La verdad de cada cosa
Con una trayectoria ya a sus espaldas en el terreno de la poesía, pues éste es el quinto volumen que publica en la editorial sevillana en menos de una década, entre los que destaca Ultramor (2017), el nuevo libro presenta un puñado de poemas cada vez más lacónicos, donde el sujeto poético parece despojarse de circunloquios y digresiones para ir a lo esencial. No en vano, nos remite a la búsqueda ascética de una verdad que se halla en cada cosa pero también en sí mismo, centrada en torno a las ansias del hombre.
El volumen se divide en cuatro partes que se corresponden con los puntos cardinales, compuesta por catorce poemas cada una, excepto Oeste, que contiene uno más, los cuales desarrollan cuatro recorridos posibles. En la primera parte, Norte, «lo más parecido a un horizonte y, por tanto, a la sed», insiste en la imagen del poeta como un pájaro anónimo que canta «estas palabras sin dueño: / podría ser otro quien te las dice / y no tendría importancia». La metáfora del pájaro cantor proviene de la mística aunque su último y más notable cultivador ha debido de ser José Ángel Valente, el poeta del despojamiento y de la depuración extrema, al menos en sus obras posteriores. En consecuencia, asistimos en estas páginas a una poética que persigue limpiar la mirada en la desnudez de la realidad circundante con el propósito de dar con el nombre exacto de las cosas, como aspiraba Juan Ramón Jiménez, aunque reconozca dicha búsqueda imprecisa, habida cuenta de que las palabras «contienen todas las letras de la ausencia / pero solo de oídas conocen su dolor», solo la memoria las dota de sentido pleno. A lo largo de este primer recorrido una teoría estética le sirve de guía: Nadie sabe la forma exacta de su sed. Avanzar es, pues, tantear a ciegas. Su fiebre proviene de la fascinación que siente por lo intangible, por una verdad que brilla, hecha pedazos, tras el dolor.

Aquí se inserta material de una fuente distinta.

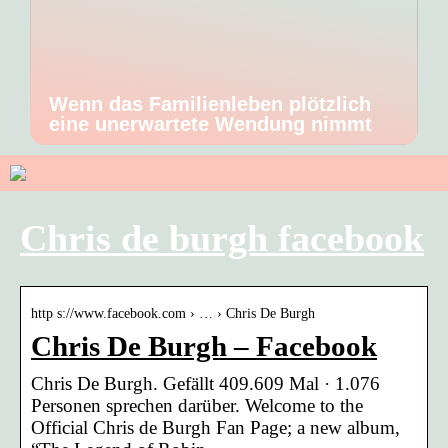
Wenn das Familienleben plötzlich
eine unerwartete Wendung nimmt
Chris de burgh facebook
http s://www.facebook.com › … › Chris De Burgh
Chris De Burgh – Facebook
Chris De Burgh. Gefällt 409.609 Mal · 1.076
Personen sprechen darüber. Welcome to the
Official Chris de Burgh Fan Page; a new album,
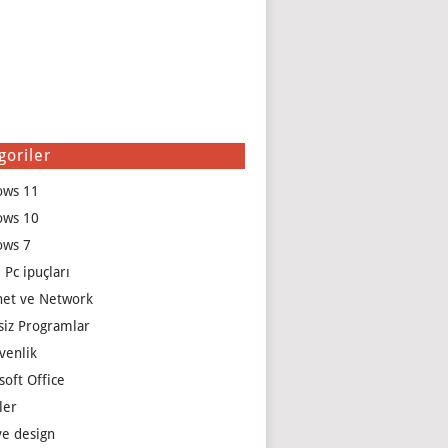
goriler
ows 11
ows 10
ows 7
 Pc ipuçları
net ve Network
siz Programlar
venlik
soft Office
ler
e design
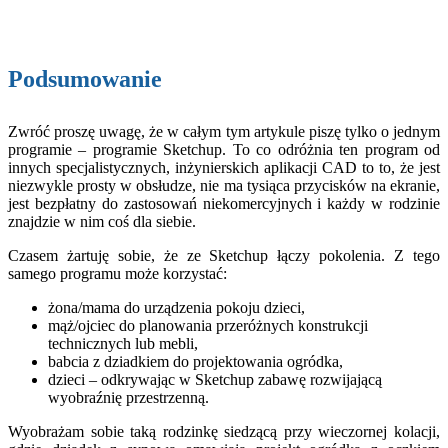
Podsumowanie
Zwróć proszę uwagę, że w całym tym artykule piszę tylko o jednym
programie – programie Sketchup. To co odróżnia ten program od
innych specjalistycznych, inżynierskich aplikacji CAD to to, że jest
niezwykle prosty w obsłudze, nie ma tysiąca przycisków na ekranie,
jest bezpłatny do zastosowań niekomercyjnych i każdy w rodzinie
znajdzie w nim coś dla siebie.
Czasem żartuję sobie, że ze Sketchup łączy pokolenia. Z tego
samego programu może korzystać:
żona/mama do urządzenia pokoju dzieci,
mąż/ojciec do planowania przeróżnych konstrukcji
technicznych lub mebli,
babcia z dziadkiem do projektowania ogródka,
dzieci – odkrywając w Sketchup zabawę rozwijającą
wyobraźnię przestrzenną.
Wyobrażam sobie taką rodzinkę siedzącą przy wieczornej kolacji,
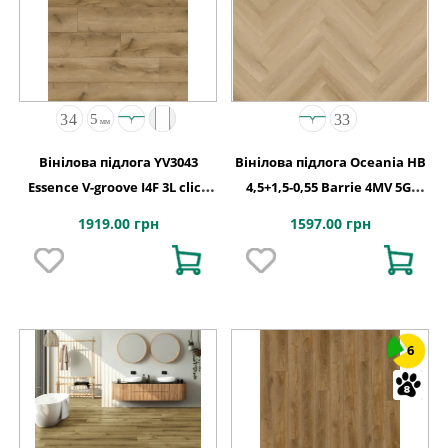
Вінілова підлога YV3043
Вінілова підлога Oceania HB
Essence V-groove I4F 3L click
4,5+1,5-0,55 Barrie 4MV 5Gi
229x1524x5
730x146x6
1919.00 грн
1597.00 грн
6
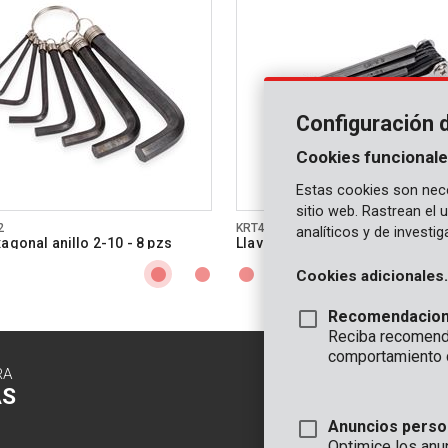
Configuración 
Cookies funcionale
Estas cookies son nece
sitio web. Rastrean el
2
KRT408101
analíticos y de investi
agonal anillo 2-10 - 8 pzs
Llave hexagonal 1,5-8 - 8 pzs
Cookies adicionales.
Recomendacio
Reciba recomenda
comportamiento 
RA
CONTACTO
AS
INFORMAC
Anuncios perso
OFICINA
Optimice los anu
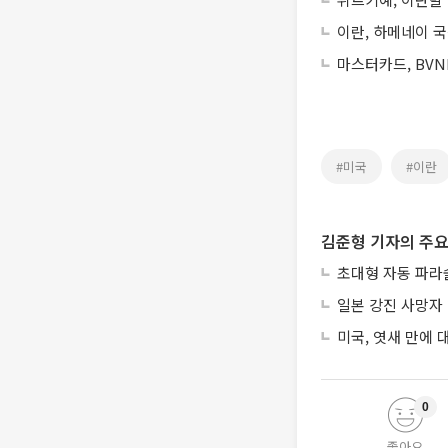
이란, 하메네이 국
마스터카드, BVN
#미국
#이란
김준형 기자의 주요
초대형 자동 파라
일본 강진 사망자 
미국, 엿새 만에
0
좋아요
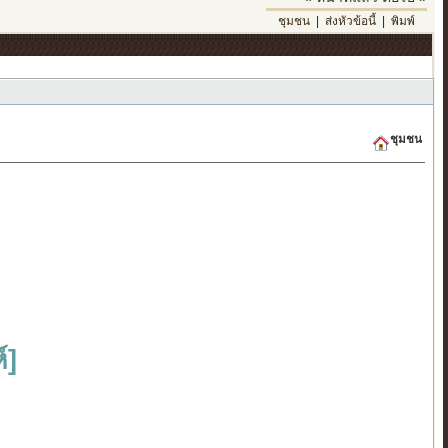
ชุมชน
|
ส่งหัวข้อนี้
|
พิมพ์
ชุมชน
์]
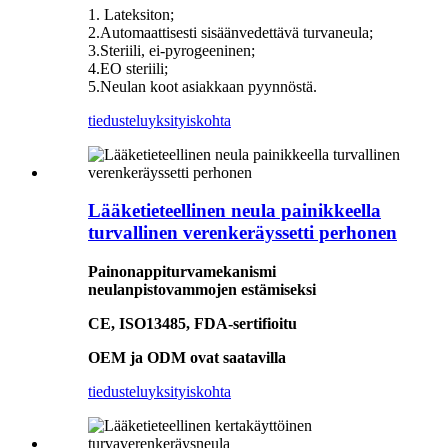
1. Lateksiton;
2.Automaattisesti sisäänvedettävä turvaneula;
3.Steriili, ei-pyrogeeninen;
4.EO steriili;
5.Neulan koot asiakkaan pyynnöstä.
tiedustelu
yksityiskohta
Lääketieteellinen neula painikkeella
turvallinen verenkeräyssetti perhonen
Painonappiturvamekanismi
neulanpistovammojen estämiseksi
CE, ISO13485, FDA-sertifioitu
OEM ja ODM ovat saatavilla
tiedustelu
yksityiskohta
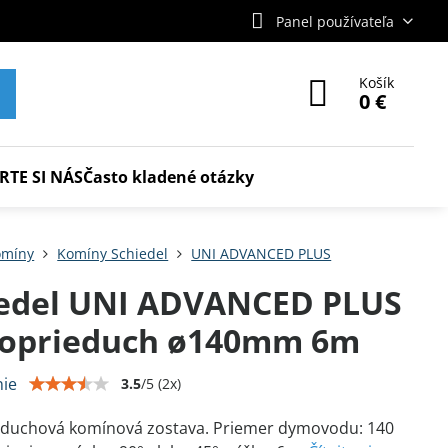
Panel používateľa
Košík
0 €
RTE SI NÁS
Často kladené otázky
omíny
Komíny Schiedel
UNI ADVANCED PLUS
iedel UNI ADVANCED PLUS
noprieduch ø140mm 6m
ie
3.5
/
5
(
2
x)
educhová komínová zostava. Priemer dymovodu: 140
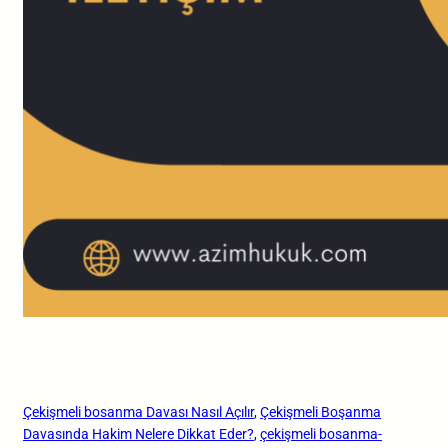
Çekişmeli bosanma Davası Nasıl Açılır
, 
Çekişmeli Boşanma
Davasında Hakim Nelere Dikkat Eder?
, 
çekişmeli bosanma-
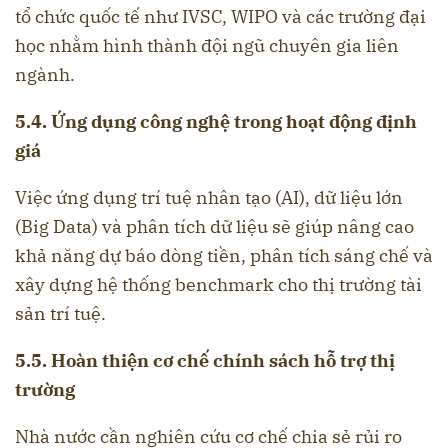
tổ chức quốc tế như IVSC, WIPO và các trường đại
học nhằm hình thành đội ngũ chuyên gia liên
ngành.
5.4. Ứng dụng công nghệ trong hoạt động định
giá
Việc ứng dụng trí tuệ nhân tạo (AI), dữ liệu lớn
(Big Data) và phân tích dữ liệu sẽ giúp nâng cao
khả năng dự báo dòng tiền, phân tích sáng chế và
xây dựng hệ thống benchmark cho thị trường tài
sản trí tuệ.
5.5. Hoàn thiện cơ chế chính sách hỗ trợ thị
trường
Nhà nước cần nghiên cứu cơ chế chia sẻ rủi ro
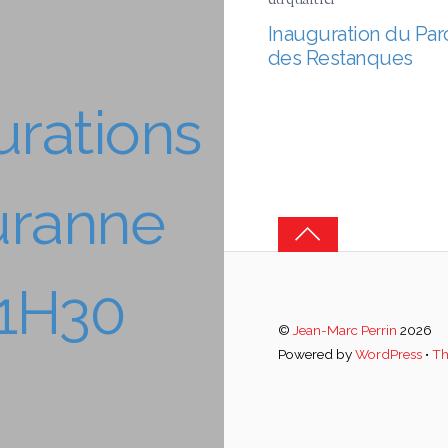
Inauguration du Par
des Restanques
gurations
Duranne
11H30
©
Jean-Marc Perrin
2026
Powered by
WordPress
•
Th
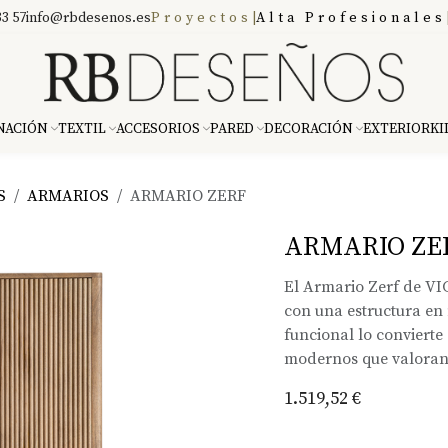
3 57
info@rbdesenos.es
Proyectos
|
Alta Profesionales
NACIÓN
TEXTIL
ACCESORIOS
PARED
DECORACIÓN
EXTERIOR
KI
S
ARMARIOS
ARMARIO ZERF
ARMARIO ZE
El Armario Zerf de V
con una estructura en
funcional lo convierte
modernos que valoran l
1.519,52
€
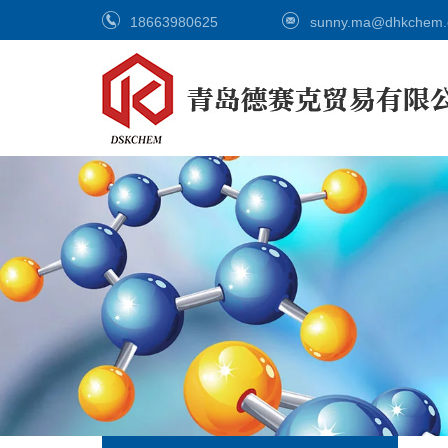
18663980625
sunny.ma@dhkchem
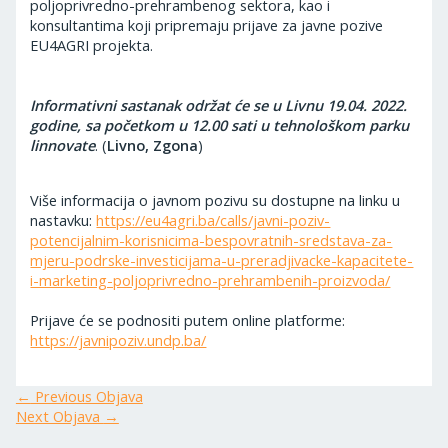
poljoprivredno-prehrambenog sektora, kao i
konsultantima koji pripremaju prijave za javne pozive
EU4AGRI projekta.
Informativni sastanak održat će se u Livnu 19.04. 2022.
godine, sa početkom u 12.00 sati
u tehnološkom parku
linnovate
. (
Livno, Zgona
)
Više informacija o javnom pozivu su dostupne na linku u
nastavku:
https://eu4agri.ba/calls/javni-poziv-
potencijalnim-korisnicima-bespovratnih-sredstava-za-
mjeru-podrske-investicijama-u-preradjivacke-kapacitete-
i-marketing-poljoprivredno-prehrambenih-proizvoda/
Prijave će se podnositi putem online platforme:
https://javnipoziv.undp.ba/
←
Previous Objava
Next Objava
→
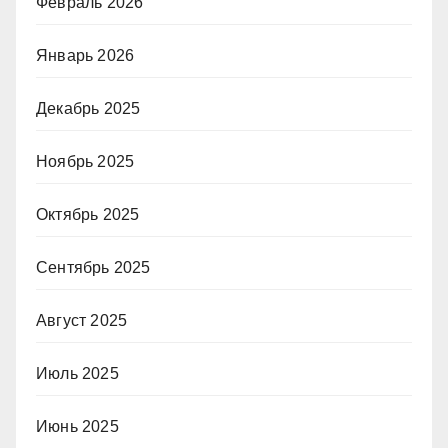
Февраль 2026
Январь 2026
Декабрь 2025
Ноябрь 2025
Октябрь 2025
Сентябрь 2025
Август 2025
Июль 2025
Июнь 2025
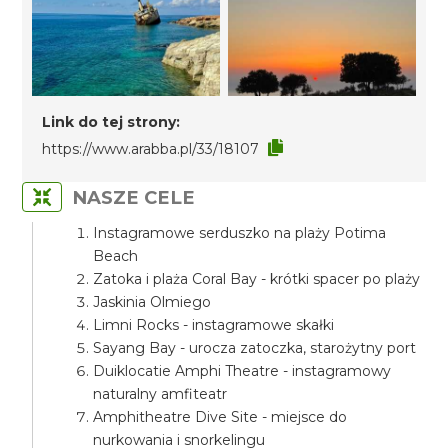
Link do tej strony:
https://www.arabba.pl/33/18107
NASZE CELE
Instagramowe serduszko na plaży Potima
Beach
Zatoka i plaża Coral Bay - krótki spacer po plaży
Jaskinia Olmiego
Limni Rocks - instagramowe skałki
Sayang Bay - urocza zatoczka, starożytny port
Duiklocatie Amphi Theatre - instagramowy
naturalny amfiteatr
Amphitheatre Dive Site - miejsce do
nurkowania i snorkelingu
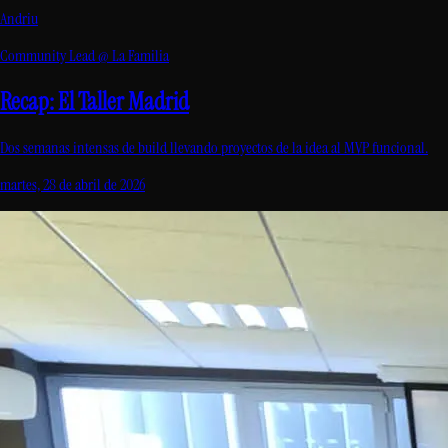
Andriu
Community Lead @ La Familia
Recap: El Taller Madrid
Dos semanas intensas de build llevando proyectos de la idea al MVP funcional.
martes, 28 de abril de 2026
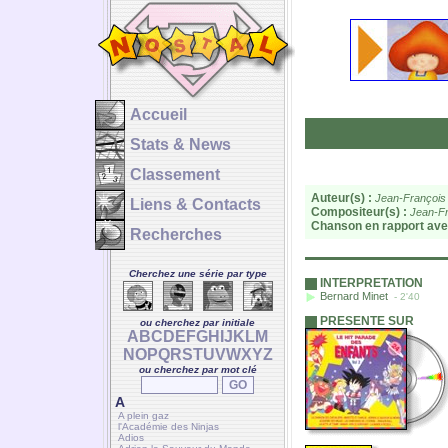
Accueil
Stats & News
Classement
Auteur(s) :
Jean-François
Liens & Contacts
Compositeur(s) :
Jean-Fr
Chanson en rapport ave
Recherches
Cherchez une série par type
INTERPRETATION
Bernard Minet
- 2'40
PRESENTE SUR
ou cherchez par initiale
A
B
C
D
E
F
G
H
I
J
K
L
M
N
O
P
Q
R
S
T
U
V
W
X
Y
Z
ou cherchez par mot clé
A
A plein gaz
l'Académie des Ninjas
Adios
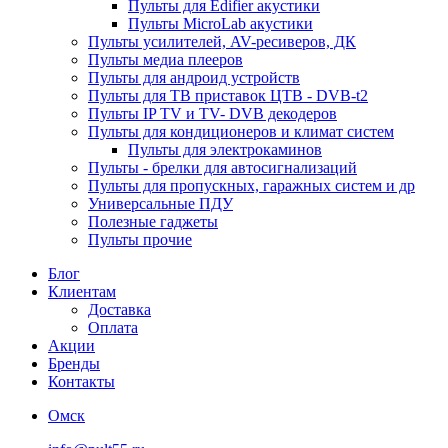
Пульты для Edifier акустики
Пульты MicroLab акустики
Пульты усилителей, AV-ресиверов, ДК
Пульты медиа плееров
Пульты для андроид устройств
Пульты для ТВ приставок ЦТВ - DVB-t2
Пульты IP TV и TV- DVB декодеров
Пульты для кондиционеров и климат систем
Пульты для электрокаминов
Пульты - брелки для автосигнализаций
Пульты для пропускных, гаражных систем и др
Универсальные ПДУ
Полезные гаджеты
Пульты прочие
Блог
Клиентам
Доставка
Оплата
Акции
Бренды
Контакты
Омск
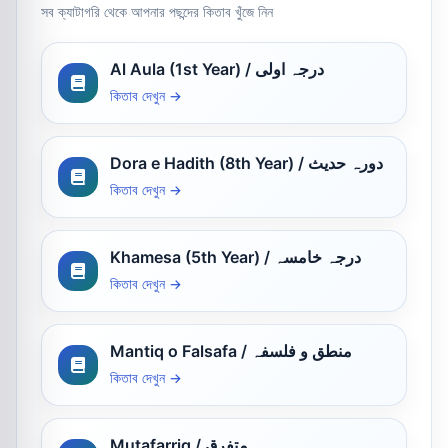
সব ক্যাটাগরি থেকে আপনার পছন্দের কিতাব খুঁজে নিন
Al Aula (1st Year) / درجہ اولی
কিতাব দেখুন →
Dora e Hadith (8th Year) / دورہ حدیث
কিতাব দেখুন →
Khamesa (5th Year) / درجہ خامسہ
কিতাব দেখুন →
Mantiq o Falsafa / منطق و فلسفہ
কিতাব দেখুন →
Mutafarriq / متفرق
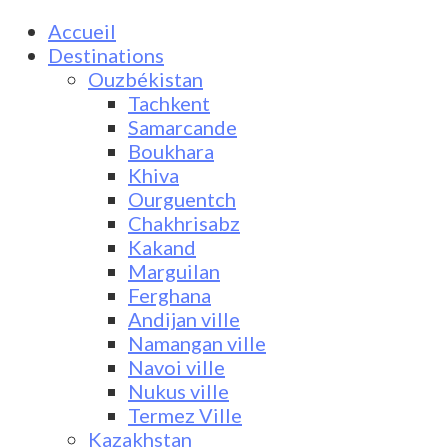
Accueil
Destinations
Ouzbékistan
Tachkent
Samarcande
Boukhara
Khiva
Ourguentch
Chakhrisabz
Kakand
Marguilan
Ferghana
Andijan ville
Namangan ville
Navoi ville
Nukus ville
Termez Ville
Kazakhstan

La segunda parte, Sur, nos sume en el deseo que se acrecienta con la distancia, y cuyo objeto ─«ese tesoro que solo poseo mientras no lo he alcanzado»─ se basa en un platonismo que ya aparecía destilado en libros anteriores. Así, el poeta clama en «Reflejos»: «Tal vez Platón acertase / y la poesía, como la verdad, / sean tan solo una sombra: / algo que no puedes ver / si lo miras de frente; / aquello que se destruye / si pronunciamos su nombre». Unos versos que parecen convocar a San Agustín con su reflexión sobre la naturaleza del tiempo. De ahí que en «Etimoelegía», el poeta dé nombre a personas y cosas «para poder invocarlas, / pero también para saber / cómo llamar a su ausencia», y en «Poema incompleto» asuma por fin que «no se debe enseñar todo: / es como calmar la sed mostrando el agua». Una vez más, solo a través de la perspectiva que da la memoria, recuperan las cosas su sentido.
Conforme a su propósito de encaminarse hacia un destino inexistente, el tono confesional que apela a un tú íntimo, invocado en la figura del lector o de la amada, se mantiene en la tercera y cuarta parte. Así pues, en el Este se dirige hacia el lugar donde surge la luz y, por tanto, se origina la creación de toda verdad, la misma vida; orientándose hacia un futuro a punto de nacer en cuyo seno «no hay mayor amor que el que nos ciega», y donde «lo que mata, amor, es no sentir la sed». Pero no será hasta que emprenda el recorrido hacia el Oeste cuando descubra que la fiebre por tocar el oro del sol jamás se cura, fascinado por el caudal de luz que retienen las cosas en sí mientras aquel se pone, y que el poeta percibe aquí como una garantía de esperanza. No debe extrañarnos, pues, que en «Venga a nosotros [la sed]», entone una oración a su lector convertido ya en amada, momento en que la sed es vista como salvación. En definitiva, un libro que va creciendo a la par que se diluye en sus versos el apego a lo mundano, embebido todo él en esa clase de luz que proporciona el conocimiento.